[Data extracted from a collection]
□ □ □
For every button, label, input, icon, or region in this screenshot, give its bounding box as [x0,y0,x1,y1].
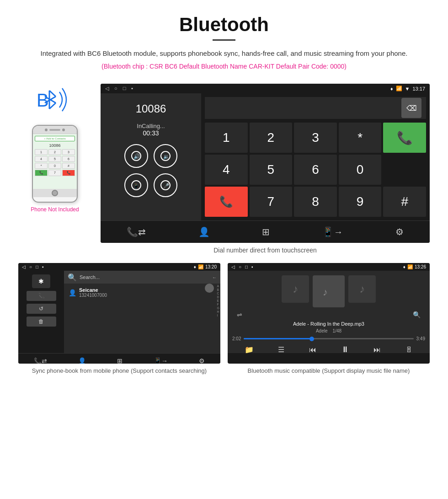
music-playlist-button[interactable]: ☰ [278,345,284,354]
back-btn[interactable]: ◁ [105,86,109,91]
svg-text:🔊: 🔊 [133,153,140,160]
pb-search-text: Search... [80,274,100,280]
phone-mockup: + Add to Contacts 10086 1 2 3 4 5 6 * 0 … [32,125,78,203]
num-key-star[interactable]: * [339,123,382,153]
num-key-7[interactable]: 7 [250,187,293,217]
car-toolbar: 📞⇄ 👤 ⊞ 📱→ ⚙ [101,220,430,243]
music-screen: ◁ ○ □ ▪ ♦ 📶 13:26 ♪ [228,263,430,364]
main-content: B + Add to Contacts 10086 [0,84,448,261]
num-key-8[interactable]: 8 [294,187,337,217]
phone-not-included-label: Phone Not Included [31,206,79,213]
num-key-0[interactable]: 0 [339,155,382,185]
home-btn[interactable]: ○ [114,86,117,91]
phone-key-6: 6 [62,156,75,162]
recent-btn[interactable]: □ [123,86,126,91]
music-folder-button[interactable]: 📁 [245,345,254,354]
num-key-hash[interactable]: # [383,187,426,217]
music-time-total: 3:49 [416,336,425,341]
music-side-controls: ⇌ 🔍 [232,311,425,318]
page-description: Integrated with BC6 Bluetooth module, su… [27,48,421,59]
phonebook-call-btn[interactable]: 📞 [27,291,56,301]
shuffle-button[interactable]: ⇌ [237,311,242,318]
num-key-3[interactable]: 3 [294,123,337,153]
backspace-button[interactable]: ⌫ [401,98,421,118]
bluetooth-graphic: B [32,84,78,116]
pb-contact-item[interactable]: 👤 Seicane 13241007000 [64,284,220,301]
status-time: 13:17 [412,86,425,91]
pb-back-arrow[interactable]: ← [212,275,217,280]
svg-line-2 [49,91,56,97]
volume-up-button[interactable]: 🔊 [124,144,148,168]
play-pause-button[interactable]: ⏸ [341,345,349,354]
music-time: 13:26 [415,264,426,269]
prev-track-button[interactable]: ⏮ [309,346,316,354]
pb-recent[interactable]: □ [36,264,38,269]
toolbar-transfer[interactable]: 📱→ [317,225,348,239]
toolbar-contacts[interactable]: 👤 [193,225,215,239]
page-title: Bluetooth [27,14,421,36]
pb-toolbar-transfer[interactable]: 📱→ [148,355,173,364]
next-track-button[interactable]: ⏭ [373,346,381,354]
status-right: ♦ 📶 ▼ 13:17 [390,86,425,91]
transfer-button[interactable]: 📱 [124,173,148,197]
num-key-2[interactable]: 2 [250,123,293,153]
call-status: InCalling... 00:33 [137,123,165,137]
phone-bottom [33,189,77,197]
svg-text:B: B [37,90,49,110]
page-header: Bluetooth Integrated with BC6 Bluetooth … [0,0,448,84]
music-note-icon: ♪ [319,282,338,301]
toolbar-phone[interactable]: 📞⇄ [121,225,151,239]
pb-toolbar-phone[interactable]: 📞⇄ [28,355,53,364]
phone-key-end: 📞 [62,170,75,176]
music-back[interactable]: ◁ [231,264,235,269]
music-home[interactable]: ○ [239,264,241,269]
num-key-6[interactable]: 6 [294,155,337,185]
svg-line-5 [49,103,56,109]
music-progress-fill [244,338,311,339]
phonebook-sync-btn[interactable]: ↺ [27,304,56,314]
num-key-1[interactable]: 1 [205,123,248,153]
music-caption: Bluetooth music compatible (Support disp… [228,366,430,376]
search-music-button[interactable]: 🔍 [413,311,421,318]
pb-toolbar-settings[interactable]: ⚙ [193,355,210,364]
contact-phone: 13241007000 [79,293,107,298]
scrollbar-thumb[interactable] [205,284,214,293]
bluetooth-icon: ✱ [32,274,50,288]
music-time-current: 2:02 [232,336,241,341]
pb-toolbar-dialpad[interactable]: ⊞ [112,355,128,364]
svg-rect-14 [319,282,338,301]
music-screen-wrap: ◁ ○ □ ▪ ♦ 📶 13:26 ♪ [228,263,430,376]
phone-speaker [49,129,60,131]
svg-text:♪: ♪ [323,286,328,298]
end-call-button[interactable]: 📞 [205,187,248,217]
equalizer-button[interactable]: 🎚 [405,346,413,354]
call-button[interactable]: 📞 [383,123,426,153]
num-key-9[interactable]: 9 [339,187,382,217]
volume-down-button[interactable]: 🔉 [154,144,177,168]
alphabet-index: A B C D E F G H I [216,284,220,318]
toolbar-settings[interactable]: ⚙ [390,225,409,239]
pb-home[interactable]: ○ [29,264,32,269]
car-status-bar: ◁ ○ □ ▪ ♦ 📶 ▼ 13:17 [101,84,430,93]
toolbar-dialpad[interactable]: ⊞ [256,225,275,239]
music-recent[interactable]: □ [245,264,248,269]
music-notif: ▪ [251,264,253,269]
phone-key-2: 2 [48,149,61,155]
music-content: ♪ ♪ ♪ ⇌ 🔍 Adele - Rolling In the Deep.mp… [228,271,430,353]
phone-key-4: 4 [35,156,48,162]
pb-toolbar-contacts[interactable]: 👤 [73,355,91,364]
phonebook-delete-btn[interactable]: 🗑 [27,317,56,327]
music-progress-bar[interactable] [244,338,413,339]
album-art-right: ♪ [348,275,376,303]
album-art-left: ♪ [282,275,309,303]
mute-button[interactable]: 🎤 [154,173,177,197]
call-timer: 00:33 [137,129,165,137]
svg-text:🔉: 🔉 [163,153,170,160]
num-key-4[interactable]: 4 [205,155,248,185]
numpad: 1 2 3 * 📞 4 5 6 0 📞 7 8 9 # [205,123,426,217]
music-status-right: ♦ 📶 13:26 [403,264,426,269]
music-playback-controls: 📁 ☰ ⏮ ⏸ ⏭ 🎚 [232,345,425,354]
phone-key-call: 📞 [35,170,48,176]
num-key-5[interactable]: 5 [250,155,293,185]
pb-back[interactable]: ◁ [22,264,26,269]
□ □ □
# PROBLEM DESCRIPTION
Word for word, print every record, and leave out any picture.

# YOUR SOLUTION
For every button, label, input, icon, or region in this screenshot, give its bounding box as [x0,y0,x1,y1].
music-playlist-button[interactable]: ☰ [278,345,284,354]
back-btn[interactable]: ◁ [105,86,109,91]
svg-text:🔊: 🔊 [133,153,140,160]
pb-search-text: Search... [80,274,100,280]
phone-mockup: + Add to Contacts 10086 1 2 3 4 5 6 * 0 … [32,125,78,203]
num-key-star[interactable]: * [339,123,382,153]
num-key-7[interactable]: 7 [250,187,293,217]
car-toolbar: 📞⇄ 👤 ⊞ 📱→ ⚙ [101,220,430,243]
music-screen: ◁ ○ □ ▪ ♦ 📶 13:26 ♪ [228,263,430,364]
main-content: B + Add to Contacts 10086 [0,84,448,261]
num-key-8[interactable]: 8 [294,187,337,217]
phone-not-included-label: Phone Not Included [31,206,79,213]
num-key-0[interactable]: 0 [339,155,382,185]
home-btn[interactable]: ○ [114,86,117,91]
phone-key-6: 6 [62,156,75,162]
recent-btn[interactable]: □ [123,86,126,91]
music-folder-button[interactable]: 📁 [245,345,254,354]
num-key-hash[interactable]: # [383,187,426,217]
music-time-total: 3:49 [416,336,425,341]
music-side-controls: ⇌ 🔍 [232,311,425,318]
page-description: Integrated with BC6 Bluetooth module, su… [27,48,421,59]
phonebook-call-btn[interactable]: 📞 [27,291,56,301]
shuffle-button[interactable]: ⇌ [237,311,242,318]
num-key-3[interactable]: 3 [294,123,337,153]
backspace-button[interactable]: ⌫ [401,98,421,118]
bluetooth-graphic: B [32,84,78,116]
pb-contact-item[interactable]: 👤 Seicane 13241007000 [64,284,220,301]
status-time: 13:17 [412,86,425,91]
pb-back-arrow[interactable]: ← [212,275,217,280]
svg-line-2 [49,91,56,97]
volume-up-button[interactable]: 🔊 [124,144,148,168]
play-pause-button[interactable]: ⏸ [341,345,349,354]
music-time: 13:26 [415,264,426,269]
prev-track-button[interactable]: ⏮ [309,346,316,354]
pb-recent[interactable]: □ [36,264,38,269]
toolbar-transfer[interactable]: 📱→ [317,225,348,239]
toolbar-contacts[interactable]: 👤 [193,225,215,239]
page-title: Bluetooth [27,14,421,36]
pb-toolbar-transfer[interactable]: 📱→ [148,355,173,364]
next-track-button[interactable]: ⏭ [373,346,381,354]
status-right: ♦ 📶 ▼ 13:17 [390,86,425,91]
transfer-button[interactable]: 📱 [124,173,148,197]
num-key-2[interactable]: 2 [250,123,293,153]
call-status: InCalling... 00:33 [137,123,165,137]
phone-bottom [33,189,77,197]
svg-text:B: B [37,90,49,110]
page-header: Bluetooth Integrated with BC6 Bluetooth … [0,0,448,84]
music-note-icon: ♪ [319,282,338,301]
toolbar-phone[interactable]: 📞⇄ [121,225,151,239]
pb-toolbar-phone[interactable]: 📞⇄ [28,355,53,364]
phone-key-end: 📞 [62,170,75,176]
music-back[interactable]: ◁ [231,264,235,269]
music-home[interactable]: ○ [239,264,241,269]
num-key-6[interactable]: 6 [294,155,337,185]
svg-line-5 [49,103,56,109]
music-progress-fill [244,338,311,339]
phonebook-sync-btn[interactable]: ↺ [27,304,56,314]
num-key-1[interactable]: 1 [205,123,248,153]
music-caption: Bluetooth music compatible (Support disp… [228,366,430,376]
search-music-button[interactable]: 🔍 [413,311,421,318]
pb-toolbar-settings[interactable]: ⚙ [193,355,210,364]
contact-phone: 13241007000 [79,293,107,298]
scrollbar-thumb[interactable] [205,284,214,293]
bluetooth-icon: ✱ [32,274,50,288]
music-time-current: 2:02 [232,336,241,341]
pb-toolbar-dialpad[interactable]: ⊞ [112,355,128,364]
svg-rect-14 [319,282,338,301]
music-screen-wrap: ◁ ○ □ ▪ ♦ 📶 13:26 ♪ [228,263,430,376]
phone-speaker [49,129,60,131]
svg-text:♪: ♪ [323,286,328,298]
end-call-button[interactable]: 📞 [205,187,248,217]
equalizer-button[interactable]: 🎚 [405,346,413,354]
call-button[interactable]: 📞 [383,123,426,153]
num-key-9[interactable]: 9 [339,187,382,217]
volume-down-button[interactable]: 🔉 [154,144,177,168]
alphabet-index: A B C D E F G H I [216,284,220,318]
toolbar-settings[interactable]: ⚙ [390,225,409,239]
pb-home[interactable]: ○ [29,264,32,269]
car-status-bar: ◁ ○ □ ▪ ♦ 📶 ▼ 13:17 [101,84,430,93]
toolbar-dialpad[interactable]: ⊞ [256,225,275,239]
music-recent[interactable]: □ [245,264,248,269]
music-notif: ▪ [251,264,253,269]
phone-key-2: 2 [48,149,61,155]
music-content: ♪ ♪ ♪ ⇌ 🔍 Adele - Rolling In the Deep.mp… [228,271,430,353]
phone-key-4: 4 [35,156,48,162]
pb-toolbar-contacts[interactable]: 👤 [73,355,91,364]
phonebook-delete-btn[interactable]: 🗑 [27,317,56,327]
music-progress-bar[interactable] [244,338,413,339]
album-art-right: ♪ [348,275,376,303]
album-art-left: ♪ [282,275,309,303]
mute-button[interactable]: 🎤 [154,173,177,197]
call-timer: 00:33 [137,129,165,137]
svg-text:🔉: 🔉 [163,153,170,160]
num-key-4[interactable]: 4 [205,155,248,185]
numpad: 1 2 3 * 📞 4 5 6 0 📞 7 8 9 # [205,123,426,217]
music-status-right: ♦ 📶 13:26 [403,264,426,269]
music-playback-controls: 📁 ☰ ⏮ ⏸ ⏭ 🎚 [232,345,425,354]
phone-key-call: 📞 [35,170,48,176]
num-key-5[interactable]: 5 [250,155,293,185]
pb-back[interactable]: ◁ [22,264,26,269]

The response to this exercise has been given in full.